Exercise inputs ::
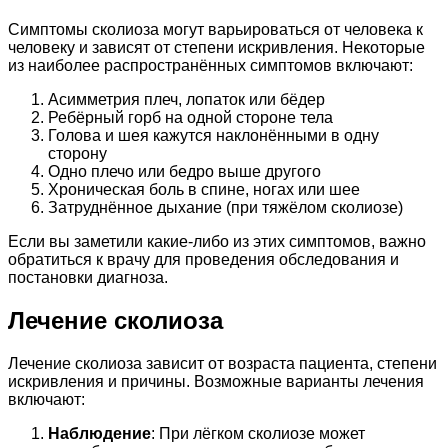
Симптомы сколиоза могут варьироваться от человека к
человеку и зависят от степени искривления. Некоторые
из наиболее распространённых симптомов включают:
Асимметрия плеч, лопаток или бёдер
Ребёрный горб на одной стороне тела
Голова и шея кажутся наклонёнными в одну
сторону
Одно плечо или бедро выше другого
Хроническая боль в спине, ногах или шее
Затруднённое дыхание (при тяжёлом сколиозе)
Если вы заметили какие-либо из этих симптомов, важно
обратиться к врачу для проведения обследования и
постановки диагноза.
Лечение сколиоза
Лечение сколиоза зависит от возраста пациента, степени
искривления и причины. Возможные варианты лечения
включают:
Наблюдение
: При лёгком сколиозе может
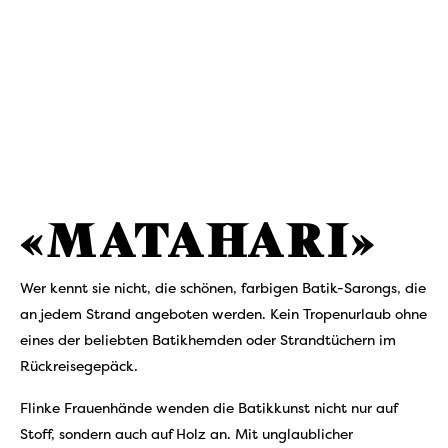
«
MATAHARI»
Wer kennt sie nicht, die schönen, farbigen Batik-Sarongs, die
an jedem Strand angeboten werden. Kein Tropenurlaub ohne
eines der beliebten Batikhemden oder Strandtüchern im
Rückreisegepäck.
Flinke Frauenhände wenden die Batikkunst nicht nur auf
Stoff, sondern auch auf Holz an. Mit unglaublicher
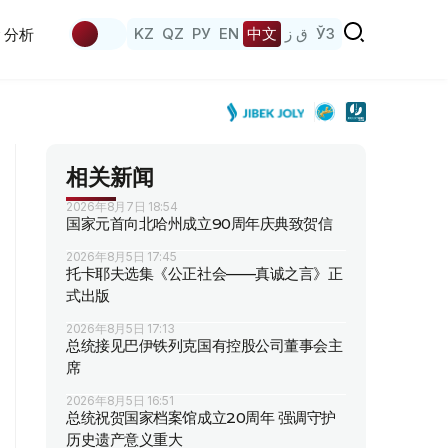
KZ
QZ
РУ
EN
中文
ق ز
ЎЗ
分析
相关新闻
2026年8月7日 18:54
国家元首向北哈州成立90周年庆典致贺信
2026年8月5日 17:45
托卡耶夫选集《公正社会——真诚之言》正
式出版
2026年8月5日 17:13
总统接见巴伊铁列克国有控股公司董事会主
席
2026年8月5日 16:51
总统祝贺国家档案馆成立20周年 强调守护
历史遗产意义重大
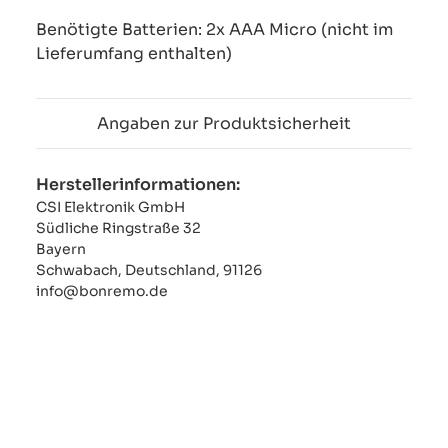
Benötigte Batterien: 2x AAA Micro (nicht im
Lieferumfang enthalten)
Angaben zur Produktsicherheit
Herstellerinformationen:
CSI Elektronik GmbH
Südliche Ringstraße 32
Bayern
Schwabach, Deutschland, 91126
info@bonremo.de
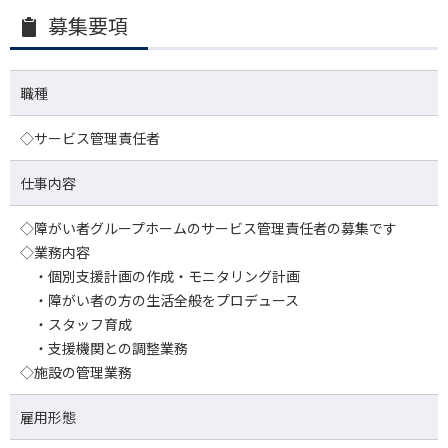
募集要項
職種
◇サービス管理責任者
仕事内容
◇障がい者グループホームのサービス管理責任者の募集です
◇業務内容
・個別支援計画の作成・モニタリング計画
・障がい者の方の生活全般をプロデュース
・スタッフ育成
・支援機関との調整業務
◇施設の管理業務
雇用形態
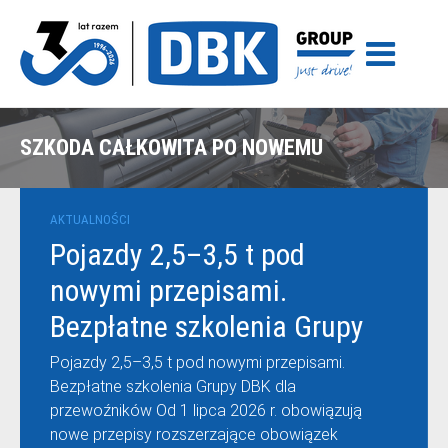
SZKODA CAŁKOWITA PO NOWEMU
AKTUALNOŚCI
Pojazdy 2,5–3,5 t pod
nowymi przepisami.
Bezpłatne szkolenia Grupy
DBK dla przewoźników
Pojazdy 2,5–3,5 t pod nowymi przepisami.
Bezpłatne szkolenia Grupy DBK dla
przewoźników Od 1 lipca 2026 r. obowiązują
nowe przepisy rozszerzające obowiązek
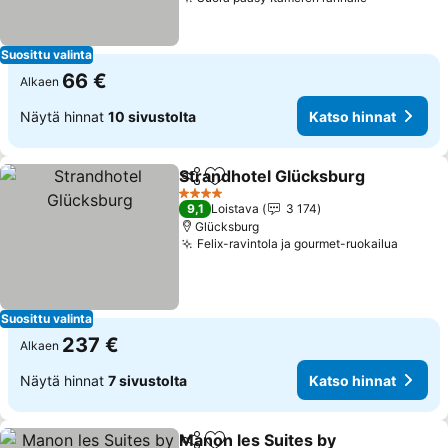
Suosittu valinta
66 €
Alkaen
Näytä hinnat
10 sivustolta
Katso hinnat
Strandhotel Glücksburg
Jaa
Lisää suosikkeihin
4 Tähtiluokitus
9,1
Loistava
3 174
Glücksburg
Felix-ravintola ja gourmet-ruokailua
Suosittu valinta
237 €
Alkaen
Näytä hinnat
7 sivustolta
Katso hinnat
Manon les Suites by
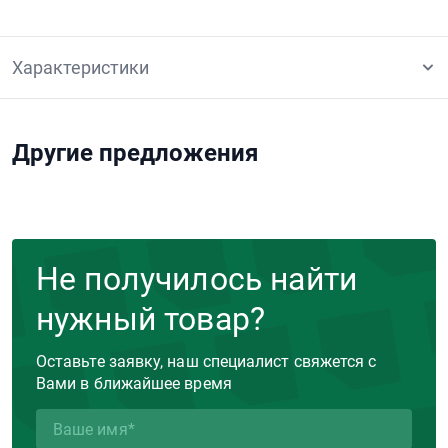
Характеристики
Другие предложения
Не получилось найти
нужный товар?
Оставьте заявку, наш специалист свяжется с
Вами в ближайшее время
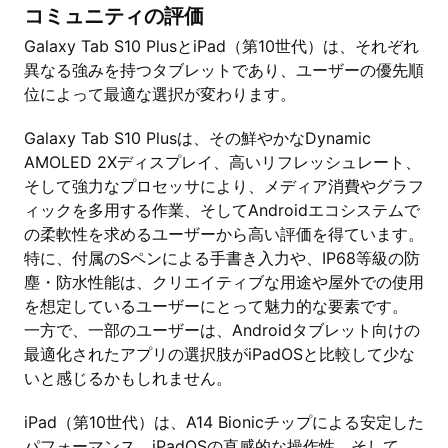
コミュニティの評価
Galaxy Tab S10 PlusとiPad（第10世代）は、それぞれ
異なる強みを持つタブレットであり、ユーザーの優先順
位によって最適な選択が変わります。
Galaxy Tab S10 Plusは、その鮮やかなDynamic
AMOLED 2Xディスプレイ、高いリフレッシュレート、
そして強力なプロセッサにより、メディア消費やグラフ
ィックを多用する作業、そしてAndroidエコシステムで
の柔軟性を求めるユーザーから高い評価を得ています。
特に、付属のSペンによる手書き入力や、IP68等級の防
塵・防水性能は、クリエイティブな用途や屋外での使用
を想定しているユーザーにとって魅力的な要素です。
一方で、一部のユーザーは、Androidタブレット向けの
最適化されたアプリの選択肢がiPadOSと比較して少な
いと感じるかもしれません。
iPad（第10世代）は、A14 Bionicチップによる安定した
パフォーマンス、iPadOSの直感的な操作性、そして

Prompt ::
Only the lines from the one with "塵・防水性能は、クリエイティブな用途や屋外での使用" through the last line of the records belong in the answer, each copied exactly.

Worked solution ::
塵・防水性能は、クリエイティブな用途や屋外での使用
を想定しているユーザーにとって魅力的な要素です。
一方で、一部のユーザーは、Androidタブレット向けの
最適化されたアプリの選択肢がiPadOSと比較して少な
いと感じるかもしれません。
iPad（第10世代）は、A14 Bionicチップによる安定した
パフォーマンス、iPadOSの直感的な操作性、そして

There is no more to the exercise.